(Rinnovabili.it) – La crisi economica non ha risparmiato neppure il settore dei rifiuti che però si è saputo difendere bene. Questa l’introduzione necessaria alla presentazione dello studio “L’Italia del Riciclo” realizzato dal Fise Unire (Unione Nazionale Imprese Recupero) e la Fondazione per lo Sviluppo Sostenibile. Rapporto che analizza soprattutto la parte economica del settore del riciclo e recupero, partendo dal 2009, si è registrato una consistente diminuzione dei materiali trattati. Una flessione del 24,7%, nel 2008 si sono riciclati 31 milioni di tonnellate: nel 2009 solo, si fa per dire, 24 milioni. Una flessione in parte fisiologica dovuta alla crisi economica che da una parte ha ridotto i prodotti fabbricati e dall’altra anche i consumi: due aspetti che hanno inciso anche sulla produzione di rifiuti. In particolare è il settore metallurgico che ha fatto registrare la diminuzione più significativa: con meno 6,7 milioni di tonnellate di materiale ferroso cioè una riduzione del 34,4 % rispetto a due anni fa; l’alluminio avviato al riciclo nel 2009 è invece calato del 27,9 %. Pur se in maniera inferiore diminuisce anche il riciclo della carta (- 10%), del legno (- 4,4%), della plastica (- 9,9%) e del vetro (- 3,2%).

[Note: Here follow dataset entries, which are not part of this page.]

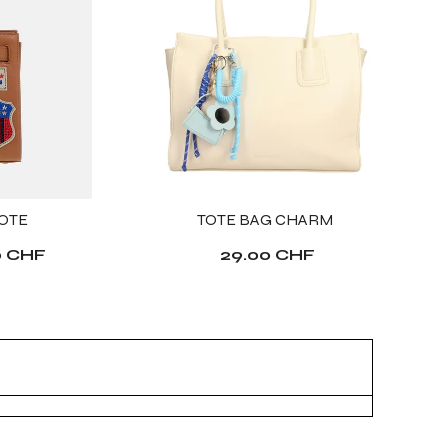
TOTE
TOTE BAG CHARM
0 CHF
29.00 CHF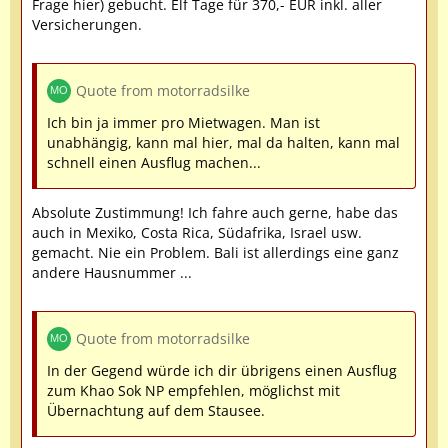
Frage hier) gebucht. Elf Tage für 370,- EUR inkl. aller
Versicherungen.
Quote from motorradsilke
Ich bin ja immer pro Mietwagen. Man ist
unabhängig, kann mal hier, mal da halten, kann mal
schnell einen Ausflug machen...
Absolute Zustimmung! Ich fahre auch gerne, habe das
auch in Mexiko, Costa Rica, Südafrika, Israel usw.
gemacht. Nie ein Problem. Bali ist allerdings eine ganz
andere Hausnummer ...
Quote from motorradsilke
In der Gegend würde ich dir übrigens einen Ausflug
zum Khao Sok NP empfehlen, möglichst mit
Übernachtung auf dem Stausee.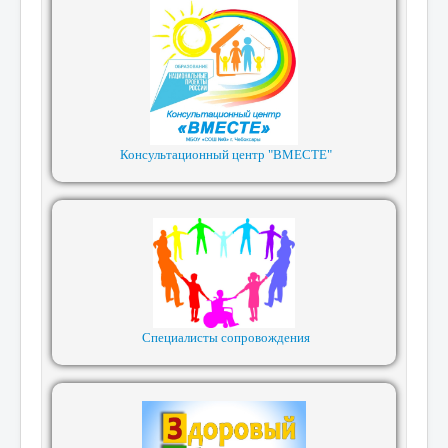
Консультационный центр "ВМЕСТЕ"
Специалисты сопровождения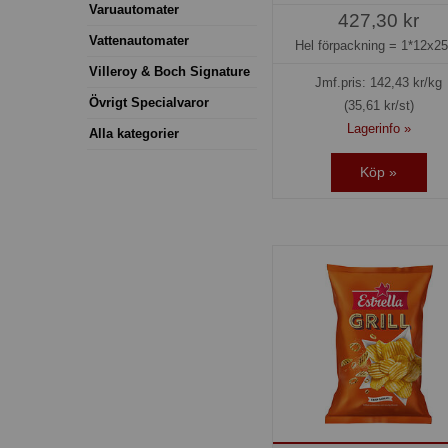
Varuautomater
427,30 kr
Vattenautomater
Hel förpackning =
1*12x2
Villeroy & Boch Signature
Jmf.pris:
142,43
kr/kg
Övrigt Specialvaror
(35,61 kr/st)
Lagerinfo »
Alla kategorier
Köp »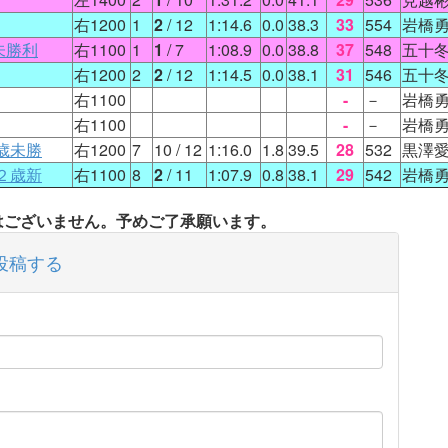
右1200
1
2
/ 12
1:14.6
0.0
38.3
33
554
岩橋
未勝利
右1100
1
1
/ 7
1:08.9
0.0
38.8
37
548
五十
右1200
2
2
/ 12
1:14.5
0.0
38.1
31
546
五十
右1100
-
－
岩橋
右1100
-
－
岩橋
歳未勝
右1200
7
10
/ 12
1:16.0
1.8
39.5
28
532
黒澤
２歳新
右1100
8
2
/ 11
1:07.9
0.8
38.1
29
542
岩橋
タはございません。予めご了承願います。
投稿する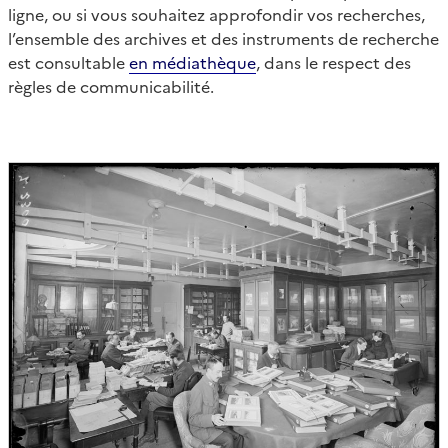
ligne, ou si vous souhaitez approfondir vos recherches,
l’ensemble des archives et des instruments de recherche
est consultable
en médiathèque
, dans le respect des
règles de communicabilité.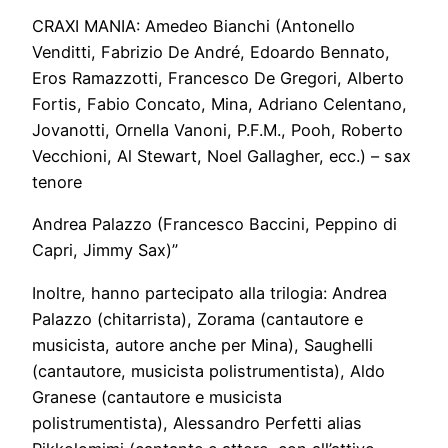
CRAXI MANIA: Amedeo Bianchi (Antonello
Venditti, Fabrizio De André, Edoardo Bennato,
Eros Ramazzotti, Francesco De Gregori, Alberto
Fortis, Fabio Concato, Mina, Adriano Celentano,
Jovanotti, Ornella Vanoni, P.F.M., Pooh, Roberto
Vecchioni, Al Stewart, Noel Gallagher, ecc.) – sax
tenore
Andrea Palazzo (Francesco Baccini, Peppino di
Capri, Jimmy Sax)”
Inoltre, hanno partecipato alla trilogia: Andrea
Palazzo (chitarrista), Zorama (cantautore e
musicista, autore anche per Mina), Saughelli
(cantautore, musicista polistrumentista), Aldo
Granese (cantautore e musicista
polistrumentista), Alessandro Perfetti alias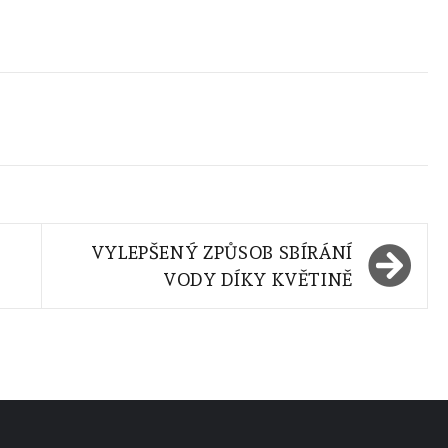
VYLEPŠENÝ ZPŮSOB SBÍRÁNÍ
VODY DÍKY KVĚTINĚ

Il giudizio è comunque positivo perché questi cali sono riferiti al quantitativo totale, in percentuale invece il riciclo, con la sola eccezione dell’alluminio, è in aumento. Carta e acciaio sono i prodotti più riciclati, secondo il rapporto, con punte vicino al 80%. Un successo questo dovuto alla buona strutturazione del comparto organizzato in Consorzi e altri organi di filiera, che hanno saputo attenuare gli effetti della crisi. Un’economia in crescita dunque che guarda verso l’estero, con interesse e qualche preoccupazione. Fatta eccezione per l’export della carta da macero, che rispetto al 2008 cresce del 23 %con quasi 2 milioni di tonnellate nel 2009, l’Italia ha importato 6 milioni di T di materiali da destinare al riciclo: segno di un mercato che ancora fatica a trovare una sua stabilità. Altro dato negativo è l’arretratezza nello smaltimento degli “inerti da costruzione” addirittura da farci assegnare in Europa la maglia nera. Ogni anno viene recuperato solo il 10% di questi rifiuti: che vanno dagli sfridi di materiali ceramici agli scarti della costruzione di un edificio fino a quelli della lavorazione della pietra. Una ragione per sorridere in più invece è la raccolta dei Raee, che nel 2009 è entrata finalmente a regime, anche se ancora non in maniera soddisfacente. Lo scorso anno sono stati infatti raccolti rifiuti da apparecchiature elettriche ed elettroniche per 3,21 kg/abitante.
Nel rapporto “L’Italia del Riciclo” sono stati raccolti poi 23 casi di best practices, di aziende che dal Nord al Sud, testimoniano una realtà in fermento ed economicamente in espansione. Ma diversi sono però i nodi da sciogliere. Una maggiore competitività delle imprese, garantendo una maggiore legalità dei processi di smaltimento evitando così anche il dumping ambientale che inquina la concorrenza. Una maggiore raccolta differenziata sul territorio nazionale. E’ necessaria inoltre una mappatura degli impianti di raccolta e gestione dei rifiuti per avere strutture necessarie alle reali esigenze di un territorio per evitare sovra o sotto stime. Una maggiore facilità di commercializzazione all’estero potrebbe attrarre maggiori capitali ed incentivi. Per concludere serve, cosa che apparentemente sembrerebbe la più fattibile nel breve periodo, una normativa più semplice e stabile. Un esempio su tutti è il caso dei Green Public Procurement: una buona legge che però non viene sempre applicata.